We were the only volunteers this morning so we had a close up view. There were 5 foot high bird nets set up amongst the trees, that looped at the bottom. When a bird flew into the net it would fall into the bottom of the net. It doesn’t hurt the birds, it’s more like a wee bird hammock. The nets get checked every 20 minutes. Lucky for us, there was an adorable Chipping Sparrow caught in the net on our first net check. I tend to categorize all small, brown and black birds as chickadees. It falls in line with my lifelong belief that all dogs are male and all cats are female. Even though their junk may look different, I am still convinced that both species are monosex.
We gathered up our little Sparrow and brought it to the makeshift banding station. His wings were measured, weight documented, age determined, and leg banded. There is such a large variety of birds out there and therefore a wide assortment of sizes for bird bands to accommodate all leg sizes. The most adorable bands are those for hummingbirds. They have the tiniest legs, hence the smallest bands. They are so small that they need to be carried on a diaper pin.
After our sparrow, whom we named Cairo, did his part for research, he was placed on Wini’s hand. He so generously paused for a photo opportunity, and then flew away.

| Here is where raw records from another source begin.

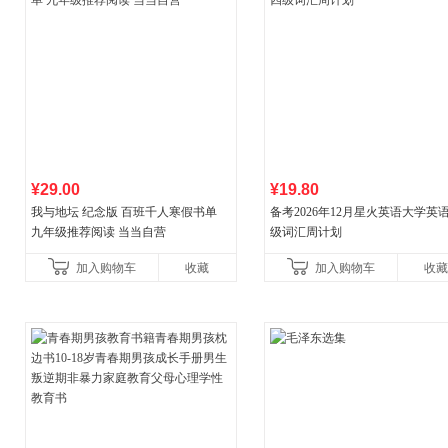
¥29.00
¥19.80
我与地坛 纪念版 百班千人寒假书单
备考2026年12月星火英语大学英
九年级推荐阅读 当当自营
级词汇周计划
加入购物车
收藏
加入购物车
收藏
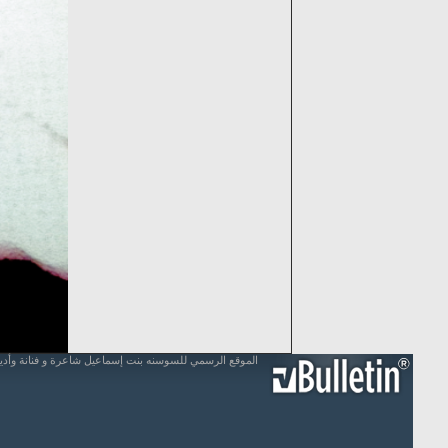
الموقع الرسمي للسوسنه بنت إسماعيل شاعرة و فنانة وأد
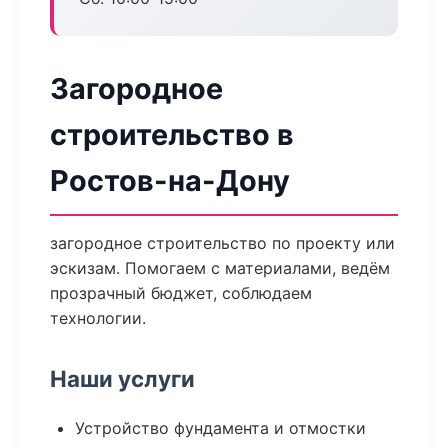
Загородное
строительство в
Ростов-на-Дону
загородное строительство по проекту или
эскизам. Помогаем с материалами, ведём
прозрачный бюджет, соблюдаем
технологии.
Наши услуги
Устройство фундамента и отмостки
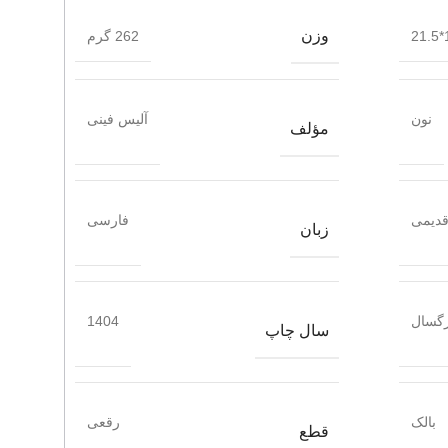
وزن
1
262 گرم
نون
آلیس فینی
مؤلف
دیمی
فارسی
زبان
گسال
1404
سال چاپ
بالک
رقعی
قطع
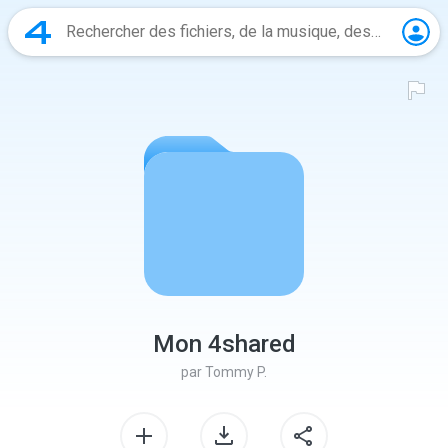
Mon 4shared
par
Tommy P.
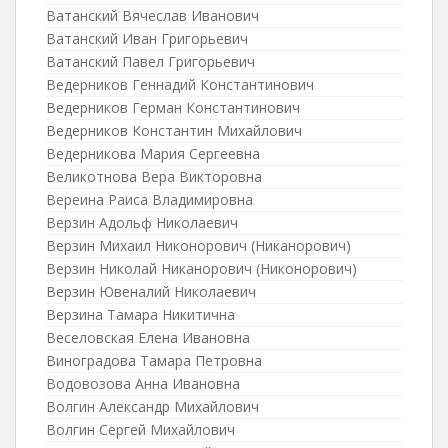
Ватанский Вячеслав Иванович
Ватанский Иван Григорьевич
Ватанский Павел Григорьевич
Ведерников Геннадий Константинович
Ведерников Герман Константинович
Ведерников Константин Михайлович
Ведерникова Мария Сергеевна
Великотнова Вера Викторовна
Вереина Раиса Владимировна
Верзин Адольф Николаевич
Верзин Михаил Никонорович (Никанорович)
Верзин Николай Никанорович (Никонорович)
Верзин Ювеналий Николаевич
Верзина Тамара Никитична
Веселовская Елена Ивановна
Виноградова Тамара Петровна
Водовозова Анна Ивановна
Волгин Александр Михайлович
Волгин Сергей Михайлович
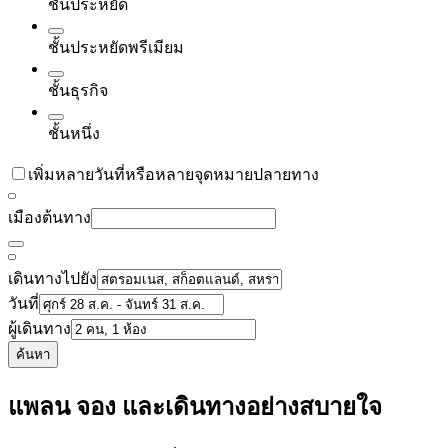
ชั้นประหยัด
ชั้นประหยัดพรีเมียม
ชั้นธุรกิจ
ชั้นหนึ่ง
เพิ่มหลายวันที่หรือหลายจุดหมายปลายทาง
เมืองต้นทาง
เดินทางไปยัง
วันที่
ผู้เดินทาง
ค้นหา
แพลน จอง และเดินทางอย่างสบายใจ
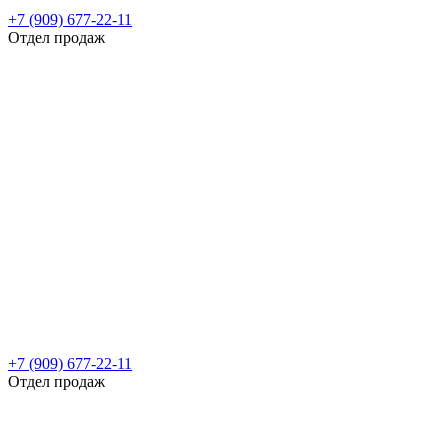
+7 (909) 677-22-11
Отдел продаж
+7 (909) 677-22-11
Отдел продаж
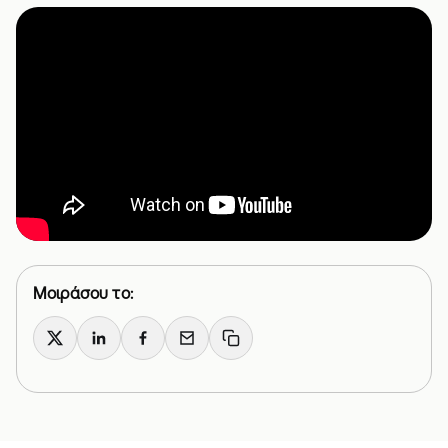
Μοιράσου το:
X
LinkedIn
Facebook
Email
Copy link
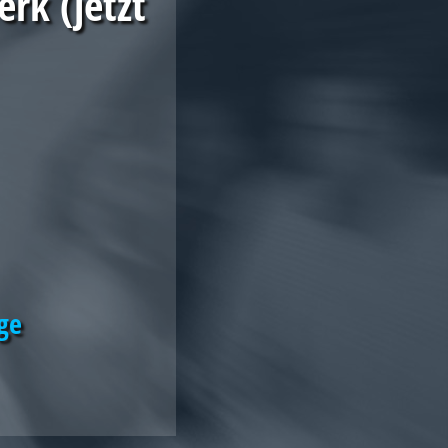
erk (jetzt
ge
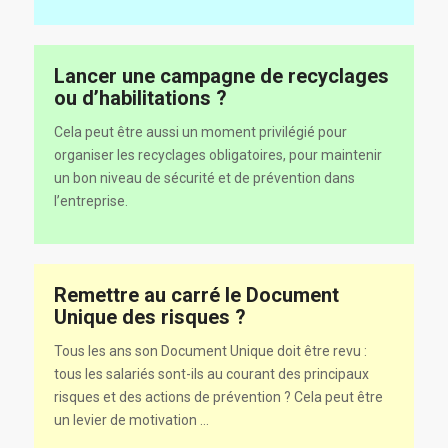
Lancer une campagne de recyclages
ou d’habilitations ?
Cela peut être aussi un moment privilégié pour
organiser les recyclages obligatoires, pour maintenir
un bon niveau de sécurité et de prévention dans
l’entreprise.
Remettre au carré le Document
Unique des risques ?
Tous les ans son Document Unique doit être revu :
tous les salariés sont-ils au courant des principaux
risques et des actions de prévention ? Cela peut être
un levier de motivation …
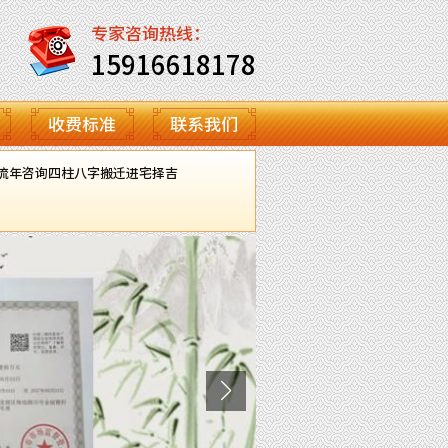
专家咨询热线：
15916618178
收费标准
联系我们
流年咨询
四柱八字
搬迁进宅择吉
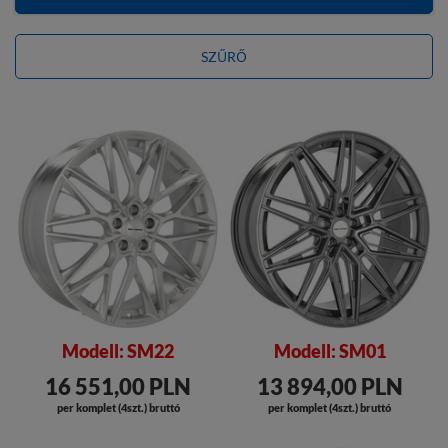
SZŰRŐ
Modell: SM22
Modell: SM01
16 551,00 PLN
13 894,00 PLN
per komplet (4szt.) bruttó
per komplet (4szt.) bruttó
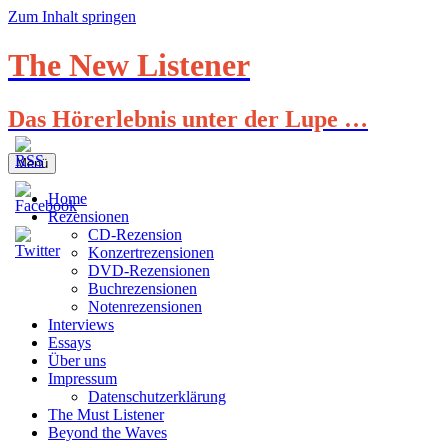
Zum Inhalt springen
The New Listener
Das Hörerlebnis unter der Lupe …
Menü
Home
Rezensionen
CD-Rezension
Konzertrezensionen
DVD-Rezensionen
Buchrezensionen
Notenrezensionen
Interviews
Essays
Über uns
Impressum
Datenschutzerklärung
The Must Listener
Beyond the Waves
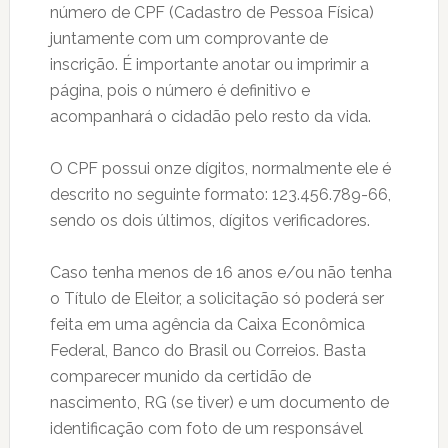
número de CPF (Cadastro de Pessoa Física)
juntamente com um comprovante de
inscrição. É importante anotar ou imprimir a
página, pois o número é definitivo e
acompanhará o cidadão pelo resto da vida.
O CPF possui onze dígitos, normalmente ele é
descrito no seguinte formato: 123.456.789-66,
sendo os dois últimos, dígitos verificadores.
Caso tenha menos de 16 anos e/ou não tenha
o Título de Eleitor, a solicitação só poderá ser
feita em uma agência da Caixa Econômica
Federal, Banco do Brasil ou Correios. Basta
comparecer munido da certidão de
nascimento, RG (se tiver) e um documento de
identificação com foto de um responsável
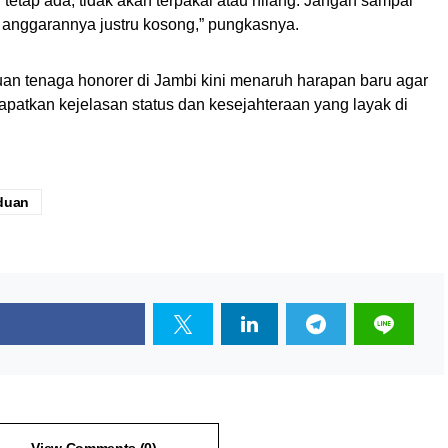
 tetap ada, tidak akan terpakai atau hilang. Jangan sampai
api anggarannya justru kosong,” pungkasnya.
uan tenaga honorer di Jambi kini menaruh harapan baru agar
atkan kejelasan status dan kesejahteraan yang layak di
duan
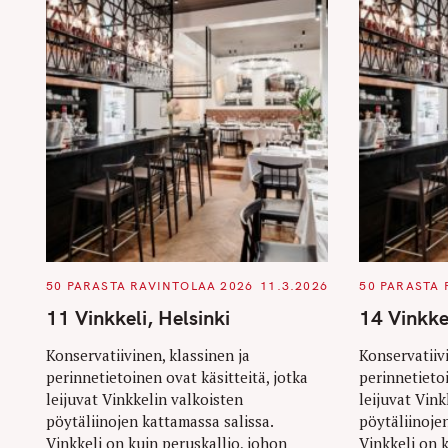
C
C
50 PARASTA RAVINTOLAA 2026
11.3.2026
50 PARASTA 
A
A
T
T
11 Vinkkeli, Helsinki
14 Vinkkel
E
E
G
G
O
O
Konservatiivinen, klassinen ja
Konservatiivi
R
R
perinnetietoinen ovat käsitteitä, jotka
perinnetietoi
I
I
E
E
leijuvat Vinkkelin valkoisten
leijuvat Vink
S
S
pöytäliinojen kattamassa salissa.
pöytäliinoje
Vinkkeli on kuin peruskallio, johon
Vinkkeli on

We all fell in love a little bit this morning, with Cairo, the early morning light, and with the hidden life of birds. We all agreed our trek was worth our shorter sleep. Our guest bander says she had heard 47 different bird songs on our property, and has made me a list on her chalk board in her room. We better start paying attention to our feathered friends. Spring banding is coming to a close, but there will be more to do late summer and early fall. And we’ll be there.